What to watch into next quarter

Q1 FY2026 FCF vs Q1 FY2025 baseline (-$2.3B) — management guided "similar to Q1 FY2025." If Q1 FY2026 burns materially worse than -$2.3B, the FY2026 $1–3B positive range becomes mathematically very hard, requiring second-half FCF of $3.5B+ in a single half.

Second-half 2026 FCF inflection signals — watch whether the Q1 FY2026 call quantifies the H2 ramp ($1.5B+? $2.5B+?). Without a number, the "accelerating sequentially" language is just rhetoric.

FAA request to move 737 from 42 to 47/month — earliest filing is April 2026. If Q1 FY2026 passes without the request being filed or a Q2 FY2026 target being signaled, the rate roadmap slips by a full quarter and FY2026 delivery math tightens.

777X engine durability resolution — management said the GE root-cause work "shouldn't impact 2027 delivery." Watch whether Q1 FY2026 confirms resolution or upgrades the language to "will not impact" — anything weaker keeps 777X risk live.
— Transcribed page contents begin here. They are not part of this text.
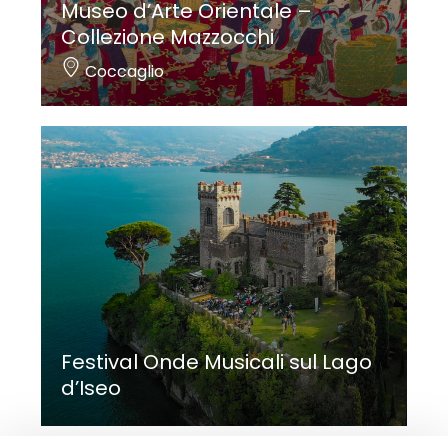
Museo d’Arte Orientale –
Collezione Mazzocchi
Coccaglio
Festival Onde Musicali sul Lago
d’Iseo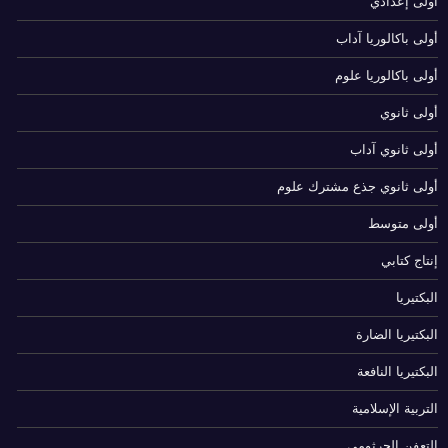
أولى إعدادي
أولى باكالوريا آداب
أولى باكالوريا علوم
أولى ثانوي
أولى ثانوي آداب
أولى ثانوي جذع مشترك علوم
أولى متوسط
إنتاج كتابي
البكتيريا
البكتيريا الضارة
البكتيريا النافعة
التربية الإسلامية
التعفن الجرثومي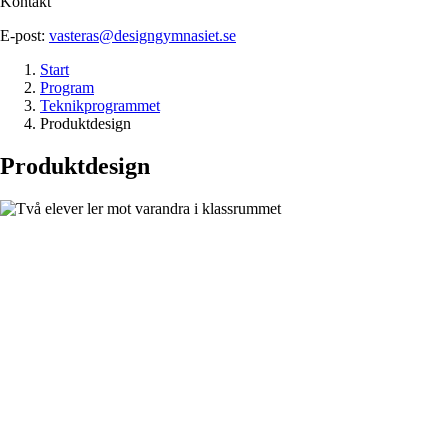
Kontakt
E-post:
vasteras@designgymnasiet.se
Start
Program
Teknikprogrammet
Produktdesign
Produkt­design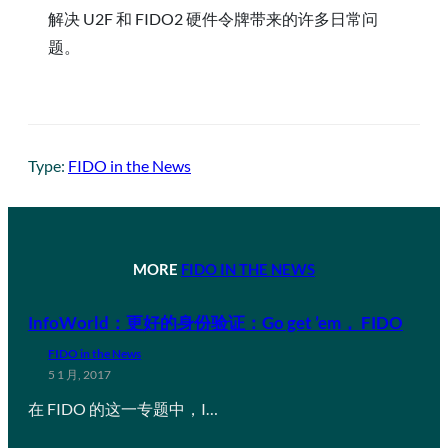
解决 U2F 和 FIDO2 硬件令牌带来的许多日常问
题。
Type:
FIDO in the News
MORE
FIDO IN THE NEWS
InfoWorld：更好的身份验证：Go get ’em， FIDO
FIDO in the News
5 1 月, 2017
在 FIDO 的这一专题中，I…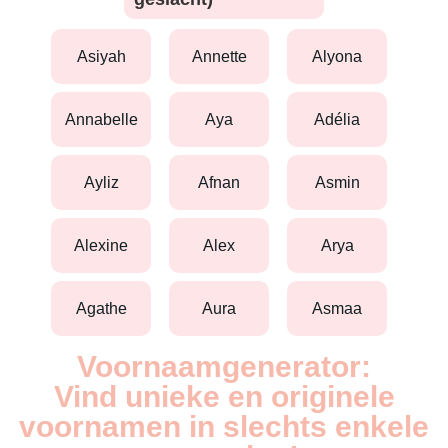
asiyah
annette
alyona
annabelle
aya
adélia
ayliz
afnan
asmin
alexine
alex
arya
agathe
aura
asmaa
Voornaamgenerator:
Vind unieke en originele
voornamen in slechts enkele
KC-46 — fifth consecutive quarter without a new EAC charge — the triple-hedged "if sustained, shouldn't enable" framing means any new KC-46 charge in Q1 FY2026 would reset the Defense tone entirely.
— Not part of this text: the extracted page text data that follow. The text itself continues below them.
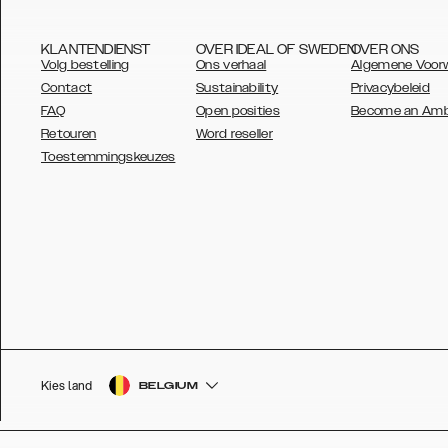
KLANTENDIENST
OVER IDEAL OF SWEDEN
OVER ONS
Volg bestelling
Ons verhaal
Algemene Voor
Contact
Sustainability
Privacybeleid
FAQ
Open posities
Become an Am
Retouren
Word reseller
AUSTRALIA
Toestemmingskeuzes
AUSTRIA
BELGIUM
CANADA
DANSK
DEUTSCH
ESPAÑOL
Kies land
BELGIUM
EU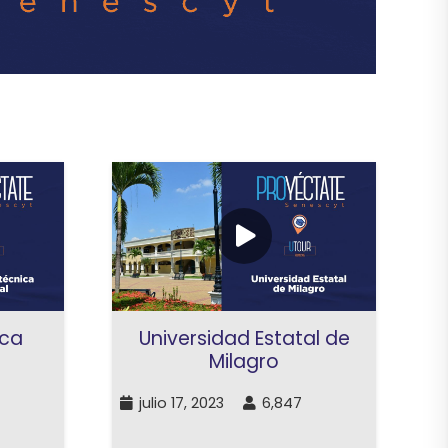
ica
Universidad Estatal de
Milagro
julio 17, 2023
6,847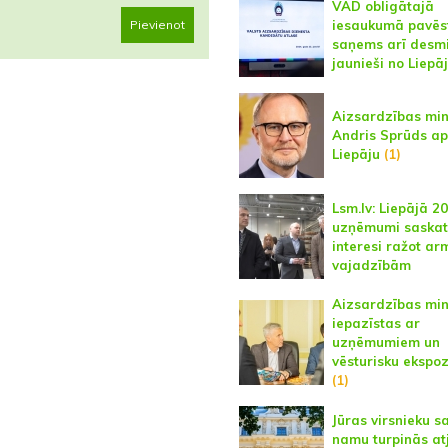
VAD obligātajā
iesaukumā pavēs
Pievienot
saņems arī desmi
jaunieši no Liepā
Aizsardzības min
Andris Sprūds a
Liepāju
(1)
Lsm.lv: Liepājā 20
uzņēmumi saska
interesi ražot ar
vajadzībām
Aizsardzības min
iepazīstas ar
uzņēmumiem un
vēsturisku ekspoz
(1)
Jūras virsnieku s
namu turpinās at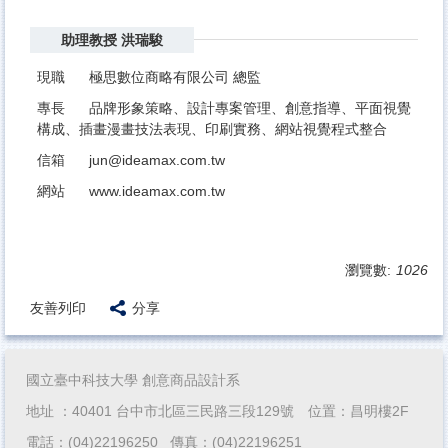
助理教授 洪瑞駿
現職 極思數位商略有限公司 總監
專長 品牌形象策略、設計專案管理、創意指導、平面視覺
構成、插畫漫畫技法表現、印刷實務、網站視覺程式整合
信箱 jun@ideamax.com.tw
網站 www.ideamax.com.tw
瀏覽數:
1026
友善列印
分享
國立臺中科技大學 創意商品設計系
地址 ：40401 台中市北區三民路三段129號 位置：昌明樓2F
電話：(04)22196250 傳真：(04)22196251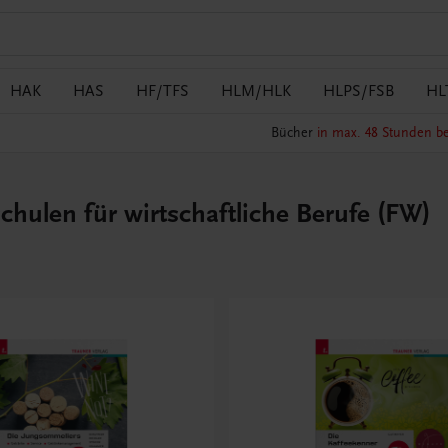
HAK
HAS
HF/TFS
HLM/HLK
HLPS/FSB
HL
Bücher
in max. 48 Stunden be
hulen für wirtschaftliche Berufe (FW)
737-7 and 737-10 certification milestones — reaffirmed 2026; watch whether Q1 FY2026 narrows the window to H1 vs H2 or signals another slip.

Sources

  1. Boeing Q4 FY2025 press release / 8-K Exhibit 99.1 — https://www.sec.gov/Archives/edgar/data/12927/000162828026003518/a202512dec318kprex991.htm
  2. Boeing Q4 FY2025 earnings call prepared remarks and Q&A
  3. Boeing Q3 FY2025 Tapebrief (prior quarter context)
  4. Boeing Q2 FY2025 Tapebrief (prior quarter context)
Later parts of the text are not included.